CTE's Enterprise Risk Management framework provides
an enhanced capability for enterprises to:
Align Risk Appetite and Strategy:
Risk appetite is the degree of risk, on a broad-based
level, that a company or other entity is willing
to accept in pursuit of its goals. Management
considers the entity’s risk appetite first
in evaluating strategic alternatives, then in
setting objectives aligned with the selected strategy,
and in developing mechanisms to manage the related
risks.
Link Growth, Risk, and Return:
Entities accept risk as a part of value creation
and preservation, and they expect return commensurate
with the risk. Enterprise Risk Management provides
an enhanced ability to identify and assess risks,
and establish acceptable levels of risk relative
to growth and return objectives.
Enhance Risk Response Decisions:
Enterprise Risk Management provides the rigor
to identify and select among alternative risk
responses: risk avoidance, reduction, sharing,
and acceptance. It also provides methodologies
and techniques for making these decisions.
Minimize Operational Surprises and Losses:
Entities have enhanced capability to identify
potential events, assess risk, and establish responses;
thereby, reducing the occurrence of surprises
and related costs or losses.
Identify and Manage Cross-enterprise
Risks: Every entity faces a myriad of
risks affecting different parts of the organization.
Management needs to not only manage individual
risks, but also understand interrelated impacts.
Provide Integrated Responses to Multiple
Risks: Business processes carry many
inherent risks, and Enterprise Risk Management
enables integrated solutions for managing those
risks.
Seize Opportunities: Management
considers potential events, rather than just risks;
and, by considering a full range of events, management
gains an understanding of how certain events represent
opportunities.
Rationalize Capital: More robust
information on an entity’s total risk allows
management to more effectively assess overall
capital needs, and improve capital allocation.

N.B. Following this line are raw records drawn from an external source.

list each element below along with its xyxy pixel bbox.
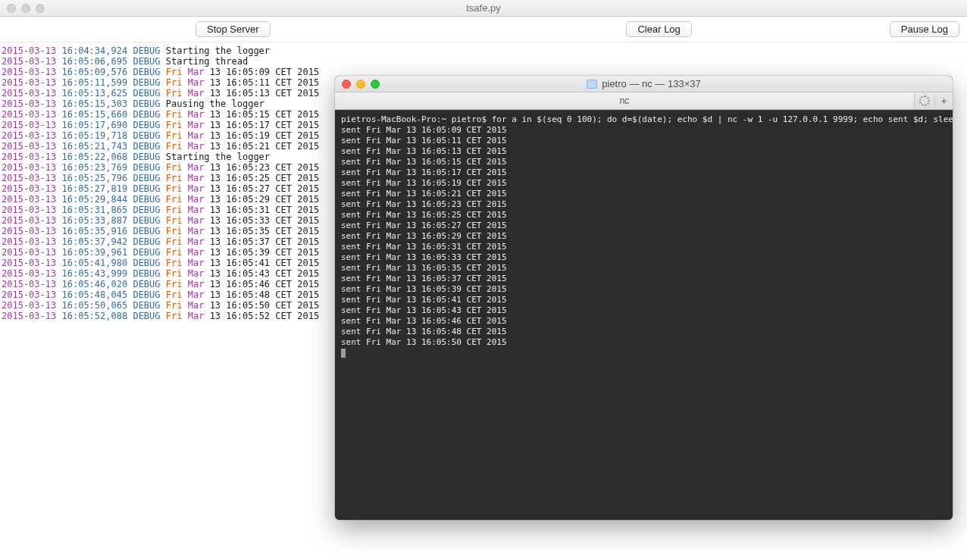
terminal-output[interactable]: pietros-MacBook-Pro:~ pietro$ for a in $… — [335, 110, 953, 520]
app-toolbar: Stop Server Clear Log Pause Log — [0, 17, 967, 42]
minimize-icon[interactable] — [356, 80, 365, 89]
terminal-title: pietro — nc — 133×37 — [602, 78, 700, 89]
minimize-icon[interactable] — [21, 4, 30, 13]
app-traffic-lights — [0, 4, 45, 13]
terminal-titlebar[interactable]: pietro — nc — 133×37 — [335, 76, 953, 92]
app-titlebar: tsafe.py — [0, 0, 967, 17]
close-icon[interactable] — [7, 4, 16, 13]
clear-log-button[interactable]: Clear Log — [626, 21, 691, 37]
zoom-icon[interactable] — [36, 4, 45, 13]
new-tab-button[interactable]: + — [934, 95, 953, 107]
folder-icon — [587, 80, 597, 89]
app-title: tsafe.py — [0, 2, 967, 14]
terminal-tab[interactable]: nc — [335, 92, 915, 109]
plus-icon: + — [940, 95, 947, 107]
terminal-tabbar: nc + — [335, 92, 953, 110]
log-line: 2015-03-13 16:05:06,695 DEBUG Starting t… — [2, 56, 965, 67]
terminal-tab-label: nc — [620, 95, 630, 106]
zoom-icon[interactable] — [371, 80, 380, 89]
terminal-window[interactable]: pietro — nc — 133×37 nc + pietros-MacBoo… — [335, 76, 953, 520]
log-line: 2015-03-13 16:04:34,924 DEBUG Starting t… — [2, 45, 965, 56]
terminal-cursor — [341, 349, 346, 358]
terminal-traffic-lights — [335, 80, 380, 89]
pause-log-button[interactable]: Pause Log — [890, 21, 959, 37]
close-icon[interactable] — [342, 80, 351, 89]
spinner-icon — [919, 95, 930, 106]
stop-server-button[interactable]: Stop Server — [196, 21, 271, 37]
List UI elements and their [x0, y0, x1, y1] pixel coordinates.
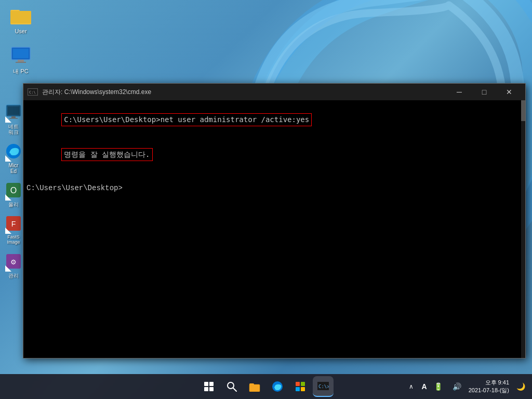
cmd-title-text: 관리자: C:\Windows\system32\cmd.exe: [42, 88, 443, 97]
svg-rect-27: [296, 387, 300, 391]
battery-button[interactable]: 🔋: [431, 376, 446, 397]
cmd-scrollbar-thumb: [521, 100, 525, 121]
side-icons-container: 네트워크 MicrEd O 올리: [3, 104, 24, 278]
svg-rect-2: [10, 11, 31, 23]
start-button[interactable]: [198, 376, 219, 397]
cmd-result-highlighted: 명령을 잘 실행했습니다.: [61, 148, 152, 161]
svg-text:F: F: [11, 220, 16, 228]
volume-button[interactable]: 🔊: [450, 376, 464, 397]
cmd-scrollbar[interactable]: [521, 100, 525, 358]
cmd-maximize-button[interactable]: □: [472, 84, 496, 100]
taskbar-clock[interactable]: 오후 9:41 2021-07-18-(일): [469, 379, 509, 395]
clock-date: 2021-07-18-(일): [469, 387, 509, 394]
side-icon-faststone-label: FastSImage: [7, 235, 20, 245]
cmd-command-highlighted: C:\Users\User\Desktop>net user administr…: [61, 113, 312, 126]
svg-rect-26: [301, 382, 305, 386]
systray-chevron-button[interactable]: ∧: [405, 380, 418, 393]
notification-icon: 🌙: [516, 382, 525, 391]
svg-rect-6: [16, 62, 26, 63]
chevron-icon: ∧: [409, 383, 414, 390]
file-explorer-icon: [249, 381, 260, 392]
store-button[interactable]: [290, 376, 311, 397]
search-button[interactable]: [221, 376, 242, 397]
desktop-icon-mypc[interactable]: 내 PC: [5, 45, 36, 75]
side-icon-msedge[interactable]: MicrEd: [3, 143, 24, 174]
cmd-titlebar: C:\ 관리자: C:\Windows\system32\cmd.exe ─ □…: [23, 84, 525, 100]
side-icon-network-label: 네트워크: [8, 124, 19, 135]
cmd-body[interactable]: C:\Users\User\Desktop>net user administr…: [23, 100, 525, 358]
svg-text:C:\>: C:\>: [318, 384, 329, 389]
mypc-label: 내 PC: [13, 68, 28, 75]
svg-text:C:\: C:\: [29, 90, 36, 95]
svg-text:O: O: [10, 186, 17, 195]
svg-text:⚙: ⚙: [10, 258, 17, 266]
svg-rect-23: [249, 383, 254, 385]
edge-button[interactable]: [267, 376, 288, 397]
user-folder-label: User: [15, 28, 26, 35]
svg-rect-28: [301, 387, 305, 391]
cmd-window[interactable]: C:\ 관리자: C:\Windows\system32\cmd.exe ─ □…: [23, 83, 526, 358]
user-folder-icon: [10, 5, 31, 26]
cmd-taskbar-button[interactable]: C:\>: [313, 376, 334, 397]
clock-time: 오후 9:41: [469, 379, 509, 387]
desktop-icon-user[interactable]: User: [5, 5, 36, 35]
mypc-icon: [10, 45, 31, 66]
svg-rect-22: [249, 384, 260, 392]
notification-button[interactable]: 🌙: [513, 376, 528, 397]
svg-rect-10: [9, 118, 18, 119]
search-icon: [227, 381, 237, 392]
battery-icon: 🔋: [434, 382, 443, 391]
svg-rect-25: [296, 382, 300, 386]
edge-icon: [272, 381, 283, 392]
cmd-line-2: 명령을 잘 실행했습니다.: [26, 137, 522, 172]
side-icon-admin-label: 관리: [8, 273, 19, 278]
side-icon-misc-label: 올리: [8, 202, 19, 207]
svg-rect-5: [18, 60, 24, 62]
side-icon-faststone[interactable]: F FastSImage: [3, 215, 24, 245]
svg-rect-4: [13, 49, 29, 58]
volume-icon: 🔊: [453, 382, 461, 391]
desktop: User 내 PC: [0, 0, 532, 399]
svg-line-21: [233, 388, 236, 391]
taskbar: C:\> ∧ A 🔋 🔊 오후 9:41 2021-07-18-(일) 🌙: [0, 374, 532, 399]
side-icon-misc[interactable]: O 올리: [3, 182, 24, 207]
desktop-icons-container: User 내 PC: [5, 5, 36, 75]
cmd-line-1: C:\Users\User\Desktop>net user administr…: [26, 102, 522, 137]
svg-rect-8: [8, 107, 19, 115]
cmd-line-4: C:\Users\User\Desktop>: [26, 183, 522, 194]
font-label: A: [422, 382, 427, 391]
side-icon-network[interactable]: 네트워크: [3, 104, 24, 135]
store-icon: [295, 381, 306, 392]
cmd-titlebar-icon: C:\: [28, 88, 38, 96]
cmd-line-blank: [26, 172, 522, 183]
cmd-close-button[interactable]: ✕: [497, 84, 521, 100]
file-explorer-button[interactable]: [244, 376, 265, 397]
cmd-taskbar-icon: C:\>: [317, 382, 329, 390]
taskbar-systray: ∧ A 🔋 🔊 오후 9:41 2021-07-18-(일) 🌙: [405, 376, 528, 397]
cmd-controls: ─ □ ✕: [447, 84, 521, 100]
side-icon-admin[interactable]: ⚙ 관리: [3, 253, 24, 278]
side-icon-msedge-label: MicrEd: [9, 163, 19, 174]
cmd-minimize-button[interactable]: ─: [447, 84, 471, 100]
taskbar-center: C:\>: [198, 376, 334, 397]
svg-point-20: [228, 382, 234, 389]
windows-logo-icon: [204, 382, 214, 391]
svg-rect-9: [11, 116, 16, 118]
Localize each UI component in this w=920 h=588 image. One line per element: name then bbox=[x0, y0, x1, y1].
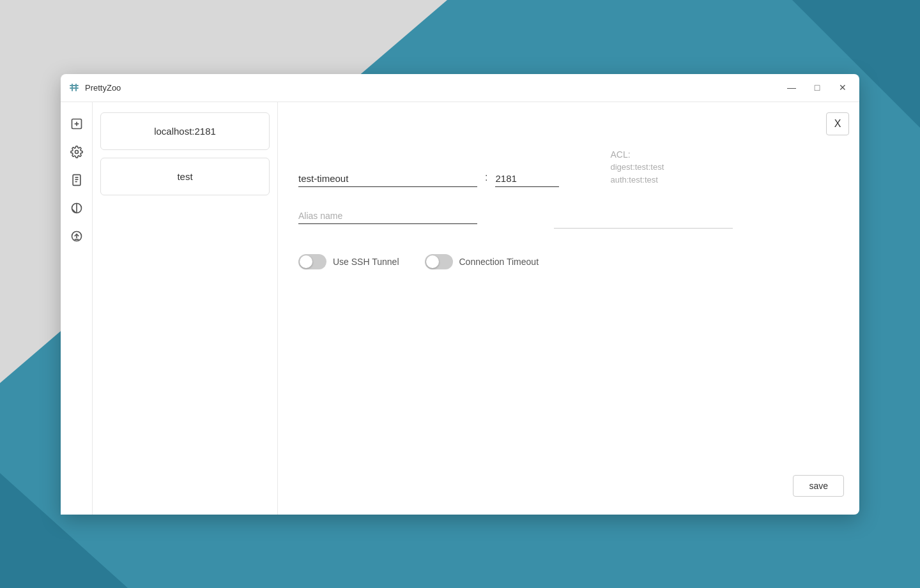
port-input[interactable] bbox=[495, 170, 559, 187]
acl-input-field bbox=[554, 207, 733, 229]
main-window: PrettyZoo — □ ✕ bbox=[61, 74, 859, 515]
svg-rect-3 bbox=[75, 84, 77, 91]
connection-card-localhost[interactable]: localhost:2181 bbox=[100, 112, 270, 150]
ssh-tunnel-toggle[interactable] bbox=[298, 254, 326, 269]
maximize-button[interactable]: □ bbox=[808, 79, 826, 96]
acl-line1: digest:test:test bbox=[610, 161, 664, 174]
alias-field bbox=[298, 207, 477, 224]
logs-button[interactable] bbox=[65, 169, 88, 192]
svg-rect-0 bbox=[70, 85, 79, 86]
title-bar: PrettyZoo — □ ✕ bbox=[61, 74, 859, 102]
acl-input[interactable] bbox=[554, 213, 733, 229]
connection-timeout-label: Connection Timeout bbox=[459, 257, 539, 267]
update-button[interactable] bbox=[65, 225, 88, 248]
theme-button[interactable] bbox=[65, 197, 88, 220]
window-body: localhost:2181 test X : bbox=[61, 102, 859, 515]
connection-list: localhost:2181 test bbox=[93, 102, 278, 515]
settings-button[interactable] bbox=[65, 140, 88, 163]
toggles-row: Use SSH Tunnel Connection Timeout bbox=[298, 254, 839, 269]
main-content: X : ACL: digest:test:test auth:test:test bbox=[278, 102, 859, 515]
acl-label: ACL: bbox=[610, 149, 664, 160]
host-port-row: : ACL: digest:test:test auth:test:test bbox=[298, 149, 839, 188]
connection-form: : ACL: digest:test:test auth:test:test bbox=[298, 149, 839, 270]
ssh-tunnel-group: Use SSH Tunnel bbox=[298, 254, 399, 269]
port-field bbox=[495, 170, 559, 187]
svg-point-7 bbox=[75, 150, 78, 153]
add-connection-button[interactable] bbox=[65, 112, 88, 135]
svg-rect-1 bbox=[70, 87, 79, 89]
app-title: PrettyZoo bbox=[85, 83, 783, 93]
svg-rect-2 bbox=[72, 84, 73, 91]
ssh-tunnel-label: Use SSH Tunnel bbox=[333, 257, 399, 267]
minimize-button[interactable]: — bbox=[783, 79, 801, 96]
window-controls: — □ ✕ bbox=[783, 79, 852, 96]
close-button[interactable]: ✕ bbox=[834, 79, 852, 96]
acl-line2: auth:test:test bbox=[610, 174, 664, 187]
save-button[interactable]: save bbox=[793, 475, 844, 497]
app-logo bbox=[68, 82, 80, 93]
connection-card-test[interactable]: test bbox=[100, 158, 270, 195]
form-close-button[interactable]: X bbox=[826, 112, 849, 135]
alias-acl-row bbox=[298, 207, 839, 229]
alias-input[interactable] bbox=[298, 207, 477, 224]
acl-section: ACL: digest:test:test auth:test:test bbox=[610, 149, 664, 188]
host-input[interactable] bbox=[298, 170, 477, 187]
sidebar-icons bbox=[61, 102, 93, 515]
port-separator: : bbox=[477, 172, 495, 187]
host-field bbox=[298, 170, 477, 187]
connection-timeout-toggle[interactable] bbox=[425, 254, 453, 269]
connection-timeout-group: Connection Timeout bbox=[425, 254, 539, 269]
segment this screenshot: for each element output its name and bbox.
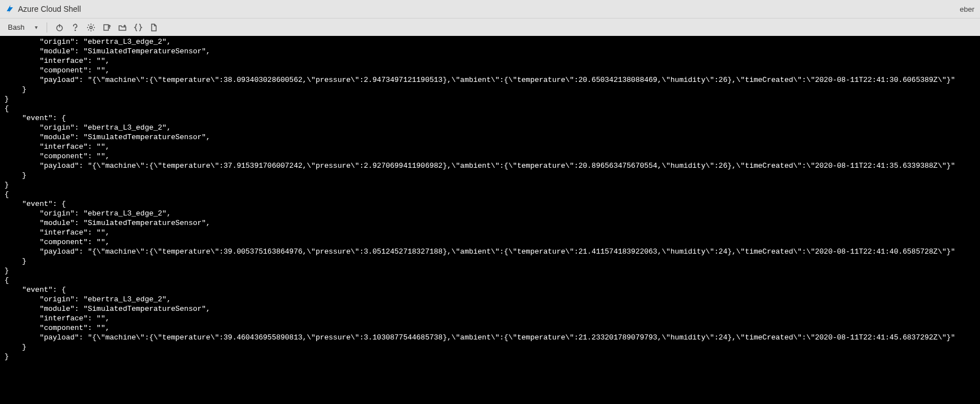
shell-selector-label: Bash [8,23,25,31]
svg-rect-4 [104,25,108,30]
new-file-icon[interactable] [147,21,161,34]
svg-point-2 [75,30,75,30]
azure-logo-icon [4,4,15,14]
user-label: eber [960,5,976,13]
new-folder-icon[interactable] [116,21,129,34]
toolbar-divider [47,22,47,33]
toolbar: Bash ▾ [0,18,980,36]
app-title: Azure Cloud Shell [18,4,81,13]
upload-icon[interactable] [100,21,113,34]
svg-point-3 [89,26,92,28]
title-bar: Azure Cloud Shell eber [0,0,980,18]
braces-icon[interactable] [131,21,145,34]
power-icon[interactable] [53,21,66,34]
chevron-down-icon: ▾ [35,24,38,30]
settings-icon[interactable] [84,21,98,34]
shell-selector[interactable]: Bash ▾ [4,21,41,34]
terminal-output[interactable]: "origin": "ebertra_L3_edge_2", "module":… [0,36,980,404]
help-icon[interactable] [69,21,82,34]
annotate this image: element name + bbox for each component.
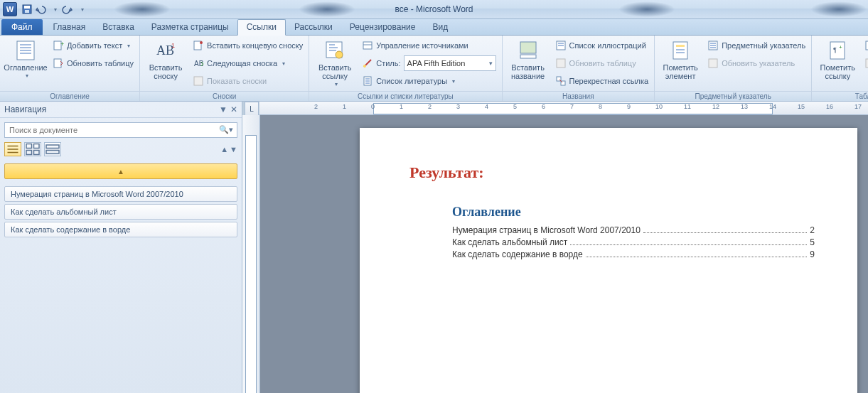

The CTE’s Enterprise Risk Management framework
is an enabler of the enterprise risk management
process. Enterprise Risk Management is interrelated
with corporate governance by providing information
to the board of directors on the most significant
risks, and how they are being managed. And, it
interrelates with performance management by providing
risk-adjusted measures, and with internal control,
which is an integral part of enterprise risk management.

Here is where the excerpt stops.